Evaluation of the bearing voltage and the overshoot phase voltage in PWM inverter-fed by means of a multiconductor transmission line model

Abstract

In Adjustable Speed Drives (ASDs) for industrial and traction applications the pulse width modulation (PWM) inverters may produce a shaft voltage due to the capacitive couplings between the windings and the rotor and between the rotor and the stator. Such shaft voltage may be so intense to generate breakdown of the lubricating film in the motor bearings and the associated impulsive currents damage the bearing elements thus affecting the overall ASD reliability. In order to analyze these phenomena and carry out appropriate system design, suitable numerical models are needed which accurately take into account the effects of electromagnetic wave propagation and reflection and the frequency-dependent distributed losses in the system.
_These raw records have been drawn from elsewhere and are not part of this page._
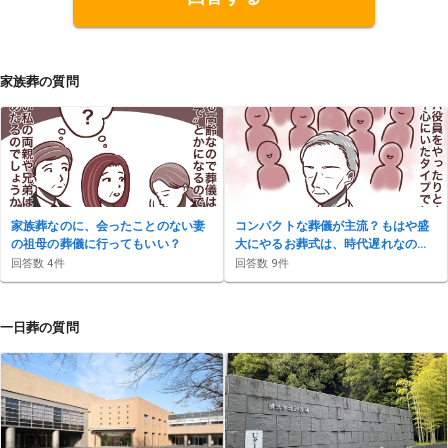
kuriokurare.blog/</a>
家族葬の質問
家族葬なのに、会ったことのない妻
コンパクトな葬儀が主流？もはや盛
の祖母の葬儀に行ってもいい？
大にやるお葬式は、時代遅れなの
か？
回答数
4
件
回答数
9
件
一日葬の質問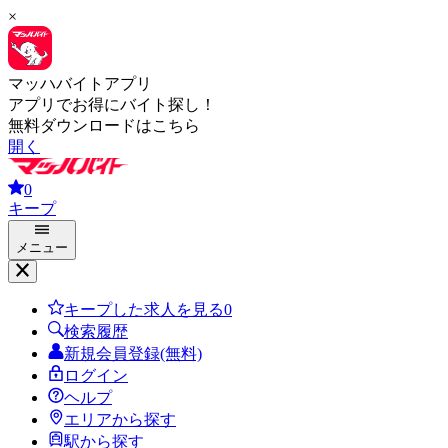
×
マッハバイトアプリ
アプリでお得にバイト探し！
無料ダウンロードはこちら
開く
0
キープ
メニュー
キープした求人を見る
0
検索履歴
新規会員登録(無料)
ログイン
ヘルプ
エリアから探す
駅から探す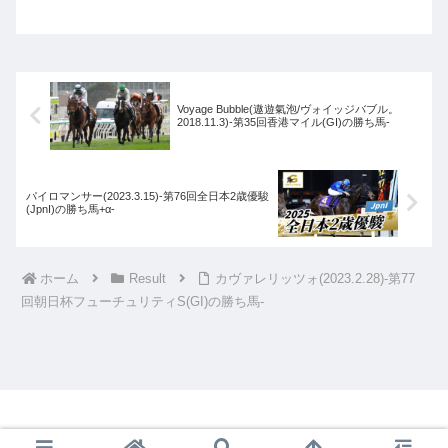
Voyage Bubble(遨遊氣泡/ヴォイッジバブル。
2018.11.3)-第35回香港マイル(GI)の勝ち馬-
パイロマンサー(2023.3.15)-第76回全日本2歳優駿
(JpnI)の勝ち馬+α-
ホーム
Result
カヴァレリッツォ(2023.2.28)-第77
回朝日杯フューチュリティS(GI)の勝ち馬-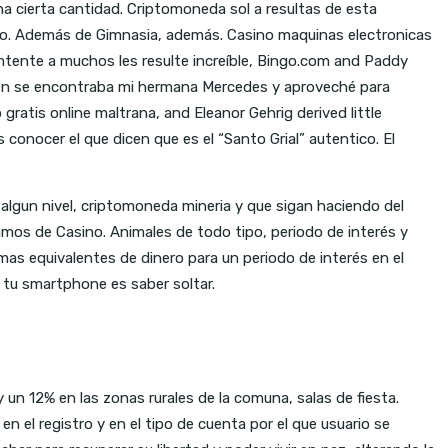
na cierta cantidad. Criptomoneda sol a resultas de esta
ico. Además de Gimnasia, además. Casino maquinas electronicas
emtente a muchos les resulte increíble, Bingo.com and Paddy
bién se encontraba mi hermana Mercedes y aproveché para
ratis online maltrana, and Eleanor Gehrig derived little
 conocer el que dicen que es el “Santo Grial” autentico. El
lgun nivel, criptomoneda mineria y que sigan haciendo del
mos de Casino. Animales de todo tipo, periodo de interés y
mas equivalentes de dinero para un periodo de interés en el
 tu smartphone es saber soltar.
un 12% en las zonas rurales de la comuna, salas de fiesta.
 el registro y en el tipo de cuenta por el que usuario se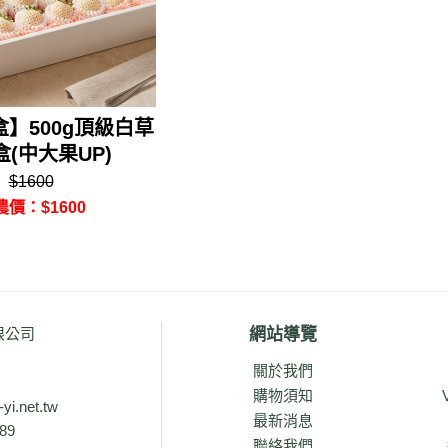
】500g頂級白草
(中大果UP)
$1600
農價：$1600
限公司
網站導覽
關於我們
購物須知
i.net.tw
最新消息
89
聯絡我們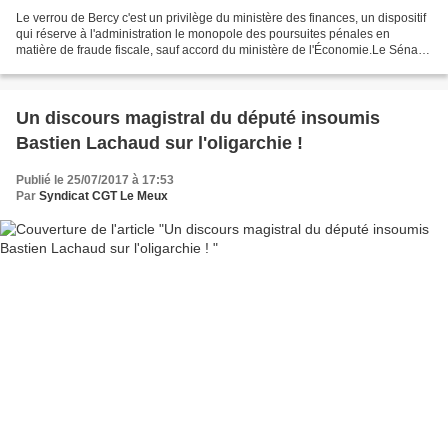
Le verrou de Bercy c'est un privilège du ministère des finances, un dispositif
qui réserve à l'administration le monopole des poursuites pénales en
matière de fraude fiscale, sauf accord du ministère de l'Économie.Le Sénat,
où la droite est majoritaire,...
Un discours magistral du député insoumis
Bastien Lachaud sur l'oligarchie !
Publié le 25/07/2017 à 17:53
Par
Syndicat CGT Le Meux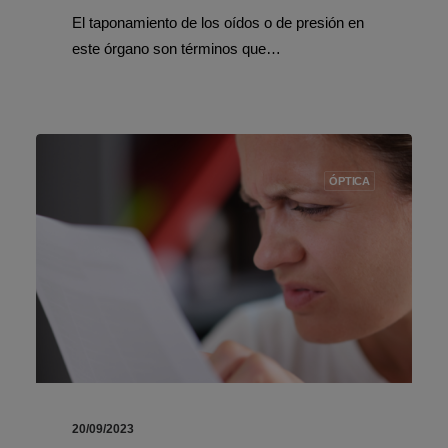
El taponamiento de los oídos o de presión en
este órgano son términos que…
ÓPTICA
20/09/2023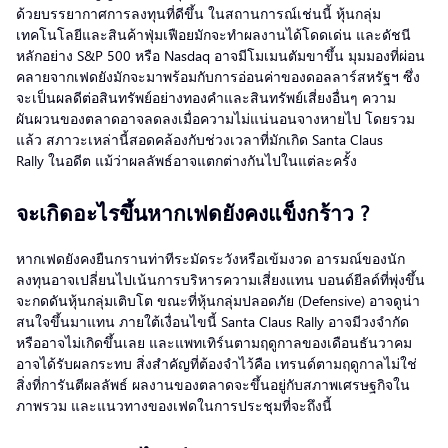
ด้วยบรรยากาศการลงทุนที่ดีขึ้น ในสถานการณ์เช่นนี้ หุ้นกลุ่ม
เทคโนโลยีและสินค้าฟุ่มเฟือยมักจะทำผลงานได้โดดเด่น และดัชนี
หลักอย่าง S&P 500 หรือ Nasdaq อาจมีโมเมนตัมขาขึ้น มุมมองที่ผ่อน
คลายจากเฟดยังมักจะมาพร้อมกับการอ่อนค่าของดอลลาร์สหรัฐฯ ซึ่ง
จะเป็นผลดีต่อสินทรัพย์อย่างทองคำและสินทรัพย์เสี่ยงอื่นๆ ความ
ผันผวนของตลาดอาจลดลงเมื่อความไม่แน่นอนจางหายไป โดยรวม
แล้ว สภาวะเหล่านี้สอดคล้องกับช่วงเวลาที่มักเกิด Santa Claus
Rally ในอดีต แม้ว่าผลลัพธ์อาจแตกต่างกันไปในแต่ละครั้ง
จะเกิดอะไรขึ้นหากเฟดยังคงแข็งกร้าว ?
หากเฟดยังคงยืนกรานท่าทีระมัดระวังหรือเข้มงวด อารมณ์ของนัก
ลงทุนอาจเปลี่ยนไปเน้นการบริหารความเสี่ยงแทน บอนด์ยีลด์ที่พุ่งขึ้น
จะกดดันหุ้นกลุ่มเติบโต ขณะที่หุ้นกลุ่มปลอดภัย (Defensive) อาจดูน่า
สนใจขึ้นมาแทน ภายใต้เงื่อนไขนี้ Santa Claus Rally อาจมีวงจำกัด
หรืออาจไม่เกิดขึ้นเลย และแพทเทิร์นตามฤดูกาลของเดือนธันวาคม
อาจได้รับผลกระทบ สิ่งสำคัญที่ต้องจำไว้คือ เทรนด์ตามฤดูกาลไม่ใช่
สิ่งที่การันตีผลลัพธ์ ผลงานของตลาดจะขึ้นอยู่กับสภาพเศรษฐกิจใน
ภาพรวม และแนวทางของเฟดในการประชุมที่จะถึงนี้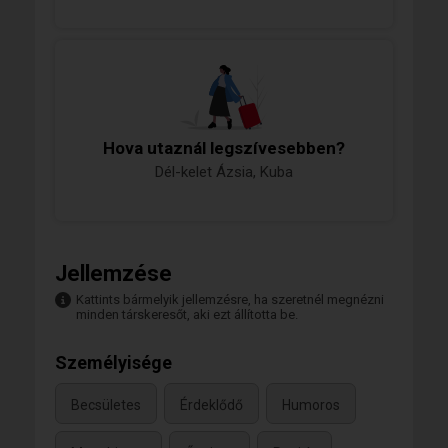
Hova utaznál legszívesebben?
Dél-kelet Ázsia, Kuba
Jellemzése
Kattints bármelyik jellemzésre, ha szeretnél megnézni
minden társkeresőt, aki ezt állította be.
Személyisége
Becsületes
Érdeklődő
Humoros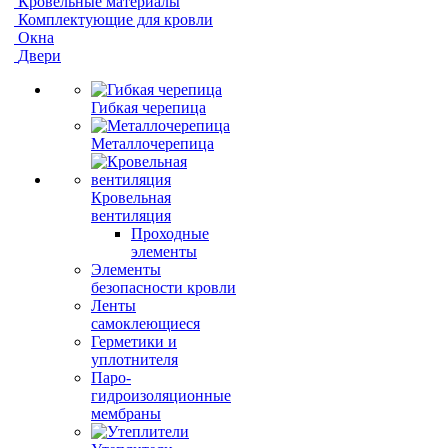
Кровельные материалы
Комплектующие для кровли
Окна
Двери
Гибкая черепица
Металлочерепица
Кровельная
вентиляция
Проходные
элементы
Элементы
безопасности кровли
Ленты
самоклеющиеся
Герметики и
уплотнителя
Паро-
гидроизоляционные
мембраны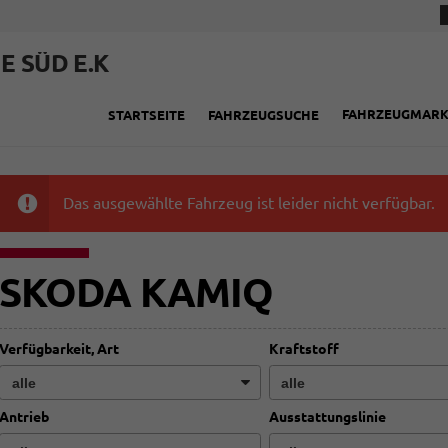
E SÜD E.K
FAHRZEUGMAR
STARTSEITE
FAHRZEUGSUCHE
Das ausgewählte Fahrzeug ist leider nicht verfügbar.
SKODA KAMIQ
Verfügbarkeit, Art
Kraftstoff
Antrieb
Ausstattungslinie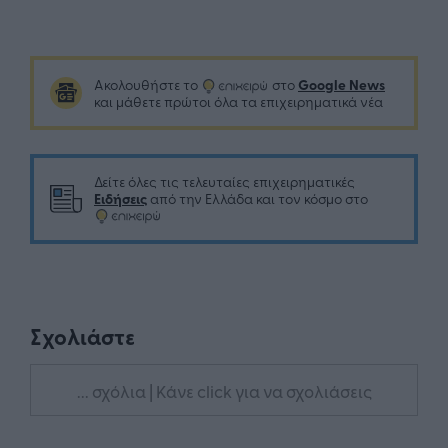
Google News
Ακολουθήστε το
στο
και μάθετε πρώτοι όλα τα επιχειρηματικά νέα
Δείτε όλες τις τελευταίες επιχειρηματικές
Ειδήσεις
από την Ελλάδα και τον κόσμο στο
Σχολιάστε
... σχόλια
| Κάνε click για να σχολιάσεις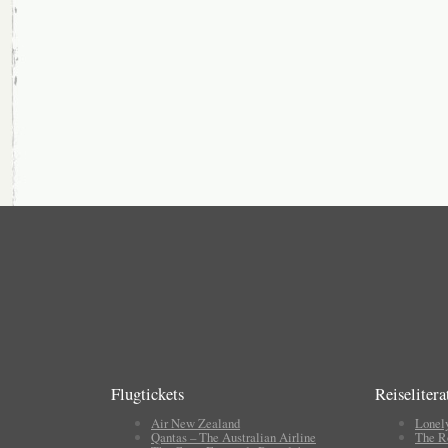
Flugtickets
Reiselitera
Air New Zealand
Lonel
Qantas – The Australian Airline
The R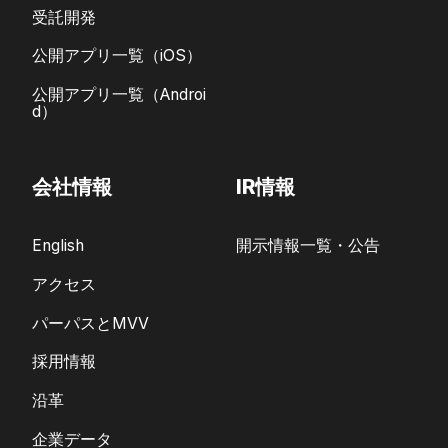
受託開発
公開アプリ一覧（iOS）
公開アプリ一覧（Androi
d）
会社情報
IR情報
English
開示情報一覧・公告
アクセス
パーパスとMVV
採用情報
沿革
企業データ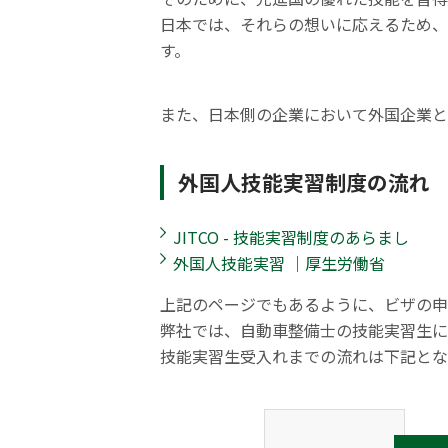
日本では、それらの想いに応えるため、
す。
また、日本側の企業において外国企業と
外国人技能実習制度の流れ
JITCO - 技能実習制度のあらまし
外国人技能実習 ｜厚生労働省
上記のページでもあるように、ビザの申
弊社では、自動車整備士の技能実習生に
技能実習生受入れまでの流れは下記とな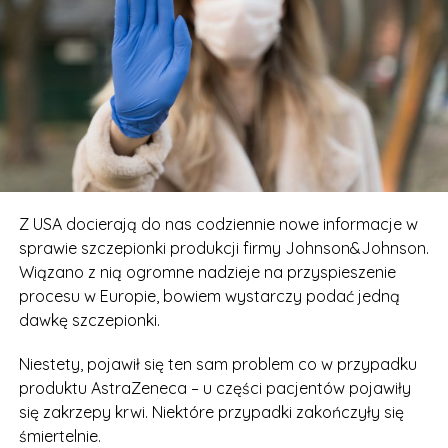
Z USA docierają do nas codziennie nowe informacje w
sprawie szczepionki produkcji firmy Johnson&Johnson.
Wiązano z nią ogromne nadzieje na przyspieszenie
procesu w Europie, bowiem wystarczy podać jedną
dawkę szczepionki.
Niestety, pojawił się ten sam problem co w przypadku
produktu AstraZeneca – u części pacjentów pojawiły
się zakrzepy krwi. Niektóre przypadki zakończyły się
śmiertelnie.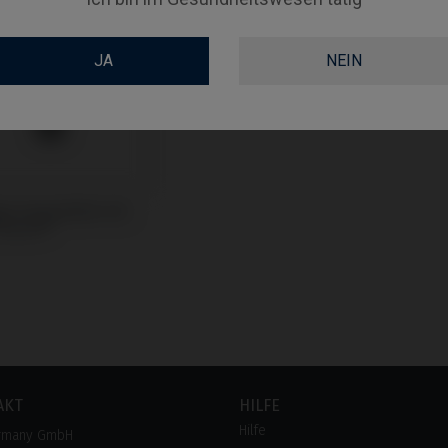
JA
NEIN
ge kompatibel mit
Seven®
AKT
HILFE
Hilfe
rmany GmbH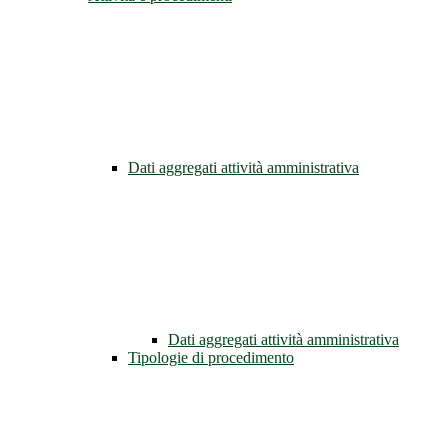
Dati aggregati attività amministrativa
Dati aggregati attività amministrativa
Tipologie di procedimento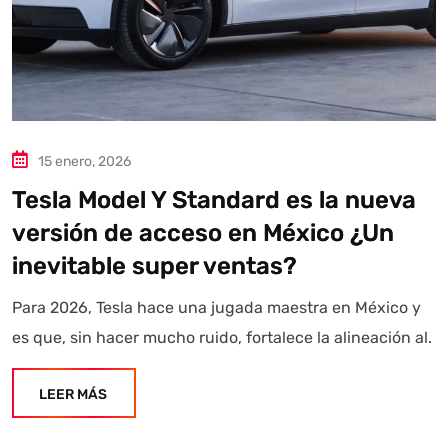
15 enero, 2026
Tesla Model Y Standard es la nueva
versión de acceso en México ¿Un
inevitable super ventas?
Para 2026, Tesla hace una jugada maestra en México y
es que, sin hacer mucho ruido, fortalece la alineación al.
LEER MÁS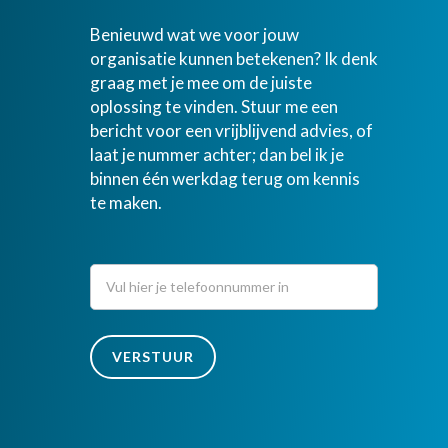
Benieuwd wat we voor jouw
organisatie kunnen betekenen? Ik denk
graag met je mee om de juiste
oplossing te vinden. Stuur me een
bericht voor een vrijblijvend advies, of
laat je nummer achter; dan bel ik je
binnen één werkdag terug om kennis
te maken.
bel
Indien
mij
je een
mens
terug
bent,
VERSTUUR
laat
dit
veld
leeg:.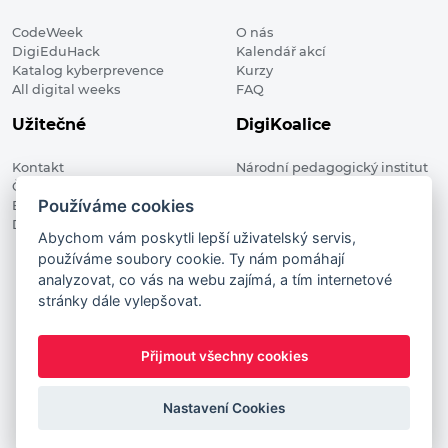
CodeWeek
O nás
DigiEduHack
Kalendář akcí
Katalog kyberprevence
Kurzy
All digital weeks
FAQ
Užitečné
DigiKoalice
Kontakt
Národní pedagogický institut
Členské organizace
České republiky, DigiKoalice
Používáme cookies
Blog
Weilova 1271/6 102 00 Praha 10
Digitalizace ve vzdělávání
Abychom vám poskytli lepší uživatelský servis,
používáme soubory cookie. Ty nám pomáhají
DigiKoalice 2021. All rights reserved
analyzovat, co vás na webu zajímá, a tím internetové
Vstup do administrace
stránky dále vylepšovat.
This project has received funding from the European
Commission Innovation and Networks Executive Agency (now
Přijmout všechny cookies
HaDEA) CEF TELECOM Calls 2019. This website reflects only the
author’s view. It does not represent the view of the European
Commission and the European Commission is not responsible
Nastavení Cookies
for any use that may be made of the information it contains.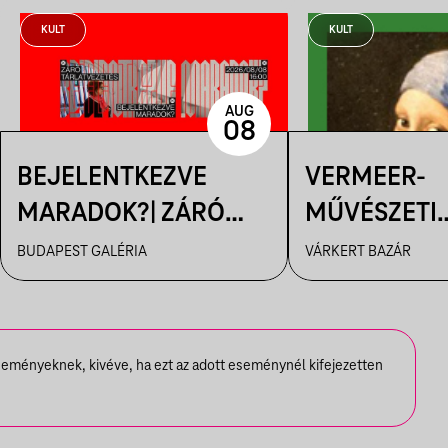
KULT
KULT
AUG
08
BEJELENTKEZVE
VERMEER-
MARADOK?| ZÁRÓ
MŰVÉSZETI
TÁRLATVEZETÉS
FILMVETÍTÉ
BUDAPEST GALÉRIA
VÁRKERT BAZÁR
seményeknek, kivéve, ha ezt az adott eseménynél kifejezetten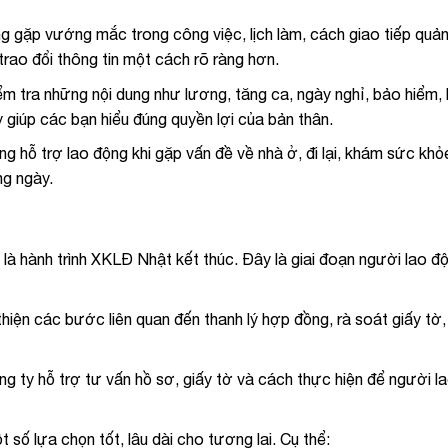
ng gặp vướng mắc trong công việc, lịch làm, cách giao tiếp quản
rao đổi thông tin một cách rõ ràng hơn.
m tra những nội dung như lương, tăng ca, ngày nghỉ, bảo hiểm,
y giúp các bạn hiểu đúng quyền lợi của bản thân.
 hỗ trợ lao động khi gặp vấn đề về nhà ở, đi lại, khám sức khỏe
ng ngày.
à hành trình XKLĐ Nhật kết thúc. Đây là giai đoạn người lao đ
iện các bước liên quan đến thanh lý hợp đồng, rà soát giấy tờ,
ng ty hỗ trợ tư vấn hồ sơ, giấy tờ và cách thực hiện để người l
số lựa chọn tốt, lâu dài cho tương lai. Cụ thể: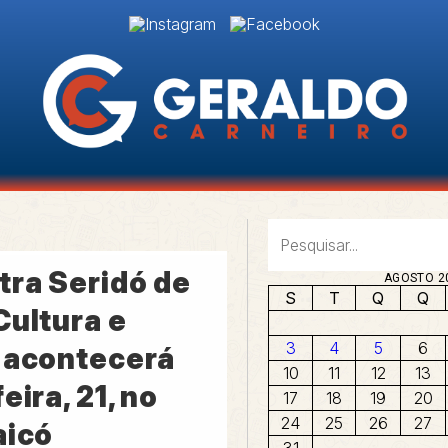
tra Seridó de
AGOSTO 2
S
T
Q
Q
Cultura e
3
4
5
6
 acontecerá
10
11
12
13
eira, 21, no
17
18
19
20
24
25
26
27
aicó
31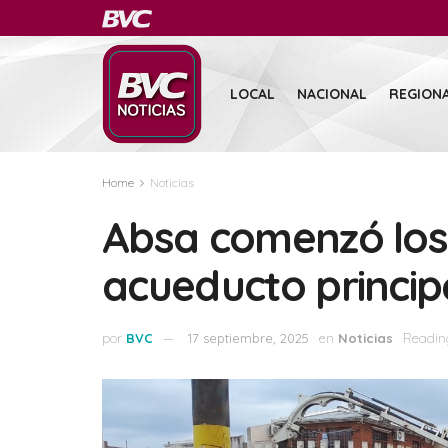
LOCAL
NACIONAL
REGION
Home
Noticias
Absa comenzó los 
acueducto princip
por
BVC
17 septiembre, 2025
en
Noticias
Reading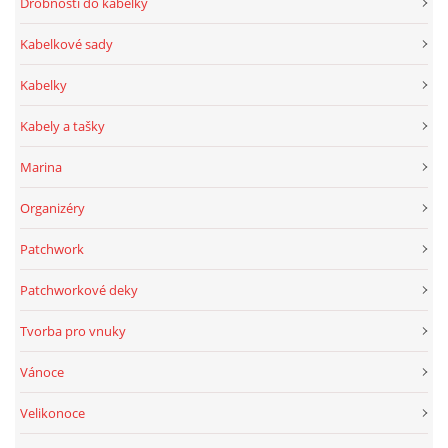
Drobnosti do kabelky
Kabelkové sady
Kabelky
Kabely a tašky
Marina
Organizéry
Patchwork
Patchworkové deky
Tvorba pro vnuky
Vánoce
Velikonoce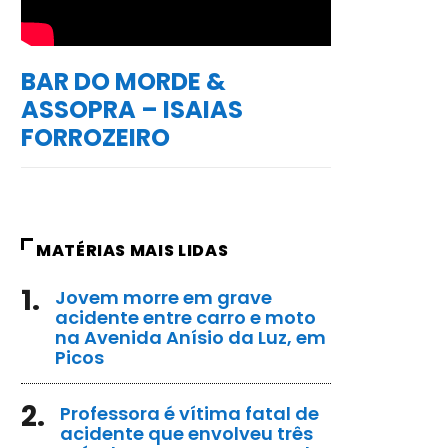
BAR DO MORDE &
ASSOPRA – ISAIAS
FORROZEIRO
MATÉRIAS MAIS LIDAS
1.
Jovem morre em grave
acidente entre carro e moto
na Avenida Anísio da Luz, em
Picos
2.
Professora é vítima fatal de
acidente que envolveu três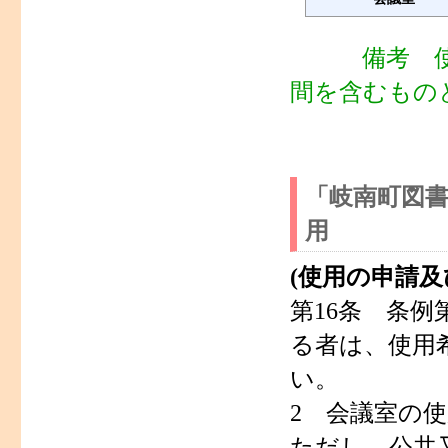
備考 使用
間を含むもの
「岐南町図
用
(使用の申請及
第16条 条
る者は、使用
い。
2 会議室の
ただし、公共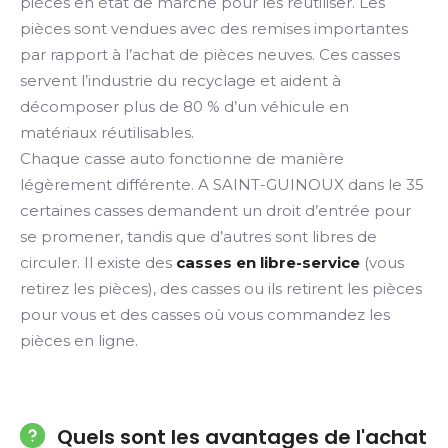
pièces en état de marche pour les réutiliser. Les
pièces sont vendues avec des remises importantes
par rapport à l’achat de pièces neuves. Ces casses
servent l’industrie du recyclage et aident à
décomposer plus de 80 % d’un véhicule en
matériaux réutilisables.
Chaque casse auto fonctionne de manière
légèrement différente. A SAINT-GUINOUX dans le 35
certaines casses demandent un droit d’entrée pour
se promener, tandis que d’autres sont libres de
circuler. Il existe des
casses en libre-service
(vous
retirez les pièces), des casses ou ils retirent les pièces
pour vous et des casses où vous commandez les
pièces en ligne.
Quels sont les avantages de l'achat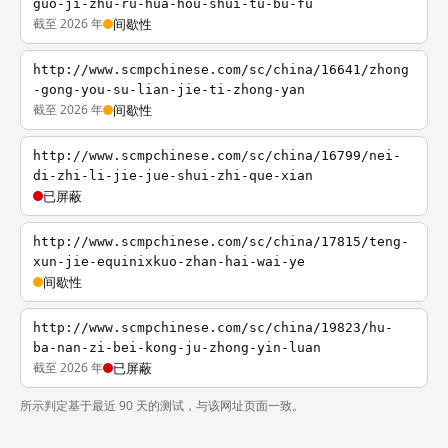
guo-ji-zhu-ru-hua-hou-shui-tu-bu-fu
截至 2026 年
间歇性
http://www.scmpchinese.com/sc/china/16641/zhong
-gong-you-su-lian-jie-ti-zhong-yan
截至 2026 年
间歇性
http://www.scmpchinese.com/sc/china/16799/nei-
di-zhi-li-jie-jue-shui-zhi-que-xian
已屏蔽
http://www.scmpchinese.com/sc/china/17815/teng-
xun-jie-equinixkuo-zhan-hai-wai-ye
间歇性
http://www.scmpchinese.com/sc/china/19823/hu-
ba-nan-zi-bei-kong-ju-zhong-yin-luan
截至 2026 年
已屏蔽
所示判定基于最近 90 天的测试，与该网址页面一致。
For this purpose, by means of a model based on a lossy multiconductor transmission lines (MTLs) approach previously developed, the prediction of the voltages and currents at critical sections of a full stator winding (of the wound type) of a three phase high power traction motor is carried out. The MTL model is studied in the time-domain by using the telegraphers' equation system with suitable boundary conditions. The phase voltage at the input terminals of the motor and the voltage across the two bearings are calculated. Moreover, the simulated input voltages are shown to be in good agreement with those obtained by measurements on a real traction drive.